In Hessen sind nach Angaben des Robert-Koch-Instituts (RKI) in diesem Jahr bislang zehn Masernfälle gemeldet worden (Stand 3. Mai), davon vier im Landkreis Bergstraße, vier weitere in der Stadt Offenbach sowie je ein Fall im Landkreis Marburg-Biedenkopf und Rheingau-Taunus. Im vergangenen Jahr waren es insgesamt lediglich zwei Fälle.

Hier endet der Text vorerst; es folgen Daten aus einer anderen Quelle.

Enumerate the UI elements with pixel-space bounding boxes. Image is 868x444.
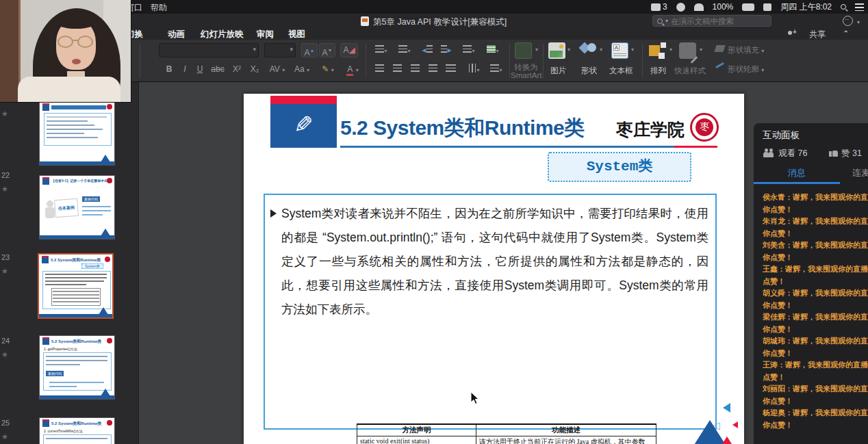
active-tab-indicator xyxy=(754,182,840,184)
underline-button[interactable]: U xyxy=(193,62,207,77)
quick-styles-icon xyxy=(679,42,696,59)
table-header-row: 方法声明 功能描述 xyxy=(357,424,656,436)
viewers-icon xyxy=(763,149,775,157)
title-underline-blue xyxy=(340,146,674,148)
slide-thumbnail-22[interactable]: 【任务5-1】记录一个子串在整串中出现的次数 任务案例 案例代码 xyxy=(39,175,115,239)
thumb-title: 5.2 System类和Runtime类 xyxy=(51,257,110,263)
ppt-doc-icon xyxy=(361,16,369,26)
tab-view[interactable]: 视图 xyxy=(288,29,305,40)
quick-styles-button[interactable]: 快速样式 xyxy=(674,66,706,76)
line-spacing-button[interactable]: ▾ xyxy=(459,43,479,57)
system-methods-table[interactable]: 方法声明 功能描述 static void exit(int status)该方… xyxy=(357,423,656,444)
thumb-heading: 2. currentTimeMillis()方法 xyxy=(44,429,111,433)
thumb-title: 5.2 System类和Runtime类 xyxy=(51,421,110,427)
thumb-caption: 任务案例 xyxy=(54,198,79,218)
thumb-heading: 1. getProperties()方法 xyxy=(44,347,111,351)
star-icon: ★ xyxy=(1,185,8,194)
change-case-button[interactable]: Aa ▾ xyxy=(290,62,314,77)
columns-button[interactable]: ▾ xyxy=(463,62,485,77)
slide-thumbnail-21[interactable] xyxy=(39,101,115,166)
superscript-button[interactable]: X² xyxy=(229,62,245,77)
highlight-color-button[interactable]: ✎ ▾ xyxy=(316,62,340,77)
subscript-button[interactable]: X₂ xyxy=(246,62,263,77)
convert-smartart-button[interactable]: 转换为SmartArt xyxy=(511,63,541,79)
tab-slideshow[interactable]: 幻灯片放映 xyxy=(201,29,244,40)
align-right-button[interactable] xyxy=(407,62,423,77)
justify-button[interactable] xyxy=(424,62,441,77)
chat-message: 王鑫：谢辉，我来围观你的直播啦，给你点赞！ xyxy=(763,263,868,287)
battery-percent[interactable]: 100% xyxy=(713,2,734,12)
tab-messages[interactable]: 消息 xyxy=(788,167,806,179)
align-center-button[interactable] xyxy=(389,62,405,77)
slide-body-textbox[interactable]: System类对读者来说并不陌生，因为在之前所学知识中，需要打印结果时，使用的都… xyxy=(264,194,717,430)
clear-formatting-button[interactable]: A◢ xyxy=(340,43,358,57)
chat-message: 刘丽阳：谢辉，我来围观你的直播啦，给你点赞！ xyxy=(763,383,868,407)
chat-message: 梁佳辉：谢辉，我来围观你的直播啦，给你点赞！ xyxy=(763,311,868,335)
like-icon[interactable] xyxy=(829,148,838,157)
shrink-font-button[interactable]: A▼ xyxy=(319,43,335,57)
shape-fill-icon xyxy=(714,45,725,52)
menubar-clock[interactable]: 周四 上午8:02 xyxy=(780,1,832,13)
table-button[interactable]: ▾ xyxy=(482,43,504,57)
increase-indent-button[interactable]: ▸ xyxy=(438,43,455,57)
tab-animations[interactable]: 动画 xyxy=(168,29,185,40)
collapse-ribbon-icon[interactable]: ⌃ xyxy=(843,29,849,37)
compass-icon[interactable] xyxy=(676,3,685,12)
system-class-badge[interactable]: System类 xyxy=(548,152,691,182)
numbering-button[interactable]: ▾ xyxy=(394,43,415,57)
slide-canvas[interactable]: ✎ 5.2 System类和Runtime类 枣庄学院 枣 System类 Sy… xyxy=(244,94,744,444)
arrange-icon xyxy=(649,42,666,59)
arrange-button[interactable]: 排列 xyxy=(650,66,666,76)
slide-thumbnail-25[interactable]: 5.2 System类和Runtime类 2. currentTimeMilli… xyxy=(39,417,115,444)
prev-arrow-icon[interactable] xyxy=(723,403,730,413)
tab-mic-connect[interactable]: 连麦 xyxy=(852,167,868,179)
document-title: 第5章 Java API 教学设计[兼容模式] xyxy=(373,16,507,28)
tab-review[interactable]: 审阅 xyxy=(257,29,274,40)
camera-status-item[interactable]: 3 xyxy=(651,2,667,12)
slide-number: 23 xyxy=(1,253,10,261)
chat-message: 朱肖龙：谢辉，我来围观你的直播啦，给你点赞！ xyxy=(763,216,868,239)
font-size-combo[interactable] xyxy=(264,43,296,57)
character-spacing-button[interactable]: AV ▾ xyxy=(266,62,289,77)
thumb-badge: 案例代码 xyxy=(46,371,64,376)
shape-outline-button[interactable]: 形状轮廓 ▾ xyxy=(728,64,764,75)
picture-icon xyxy=(548,42,565,59)
menu-help[interactable]: 帮助 xyxy=(151,2,167,14)
font-color-button[interactable]: A ▾ xyxy=(342,62,363,77)
search-input[interactable] xyxy=(671,17,760,25)
slide-number: 25 xyxy=(1,419,10,427)
slide-title[interactable]: 5.2 System类和Runtime类 xyxy=(340,114,585,142)
font-name-combo[interactable] xyxy=(159,43,259,57)
spotlight-icon[interactable] xyxy=(841,4,846,10)
chat-message-list[interactable]: 侯永青：谢辉，我来围观你的直播啦，给你点赞！ 朱肖龙：谢辉，我来围观你的直播啦，… xyxy=(763,192,868,431)
distribute-button[interactable] xyxy=(442,62,459,77)
text-direction-button[interactable]: ▾ xyxy=(486,62,507,77)
chevron-down-icon: ▾ xyxy=(665,18,668,24)
viewer-count: 观看 76 xyxy=(778,148,807,159)
picture-button[interactable]: 图片 xyxy=(550,66,566,76)
slide-thumbnail-24[interactable]: 5.2 System类和Runtime类 1. getProperties()方… xyxy=(39,335,115,400)
decrease-indent-button[interactable]: ◂ xyxy=(419,43,435,57)
textbox-button[interactable]: 文本框 xyxy=(609,66,633,76)
chat-message: 胡城玮：谢辉，我来围观你的直播啦，给你点赞！ xyxy=(763,335,868,359)
bold-button[interactable]: B xyxy=(162,62,177,77)
umbrella-icon[interactable] xyxy=(694,3,704,11)
school-logo: 枣 xyxy=(690,113,719,142)
grow-font-button[interactable]: A▲ xyxy=(301,43,318,57)
slide-thumbnail-23-selected[interactable]: 5.2 System类和Runtime类 System类 xyxy=(38,253,114,319)
smiley-chevron-icon[interactable]: ▾ xyxy=(857,19,860,25)
smartart-dropdown-icon[interactable]: ▾ xyxy=(535,47,538,53)
align-left-button[interactable] xyxy=(371,62,387,77)
interaction-panel: 互动面板 观看 76 赞 31 消息 连麦 侯永青：谢辉，我来围观你的直播啦，给… xyxy=(754,123,868,444)
bullets-button[interactable]: ▾ xyxy=(371,43,392,57)
strikethrough-button[interactable]: abc xyxy=(208,62,227,77)
shape-fill-button[interactable]: 形状填充 ▾ xyxy=(728,45,764,55)
feedback-smiley-icon[interactable] xyxy=(843,16,853,26)
webcam-video xyxy=(0,0,131,103)
display-icon[interactable] xyxy=(763,3,771,11)
shapes-button[interactable]: 形状 xyxy=(581,66,597,76)
presentation-search[interactable]: ▾ xyxy=(652,15,771,27)
share-button[interactable]: 共享 xyxy=(809,29,826,40)
control-center-icon[interactable] xyxy=(855,3,864,11)
italic-button[interactable]: I xyxy=(178,62,192,77)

Von den zehn Masernfällen in diesem Jahr sind drei Kleinkinder im Alter bis zwei Jahren, fünf Kinder im Alter von fünf bis zehn Jahren und zwei Erwachsene im Alter von 35 und 48 Jahren, wie aus den Zahlen des RKI hervorgeht. Verglichen mit den Jahren vor der Pandemie sei die Zahl der Fälle nicht ungewöhnlich, sagt RKI-Sprecherin Susanne Glasmacher.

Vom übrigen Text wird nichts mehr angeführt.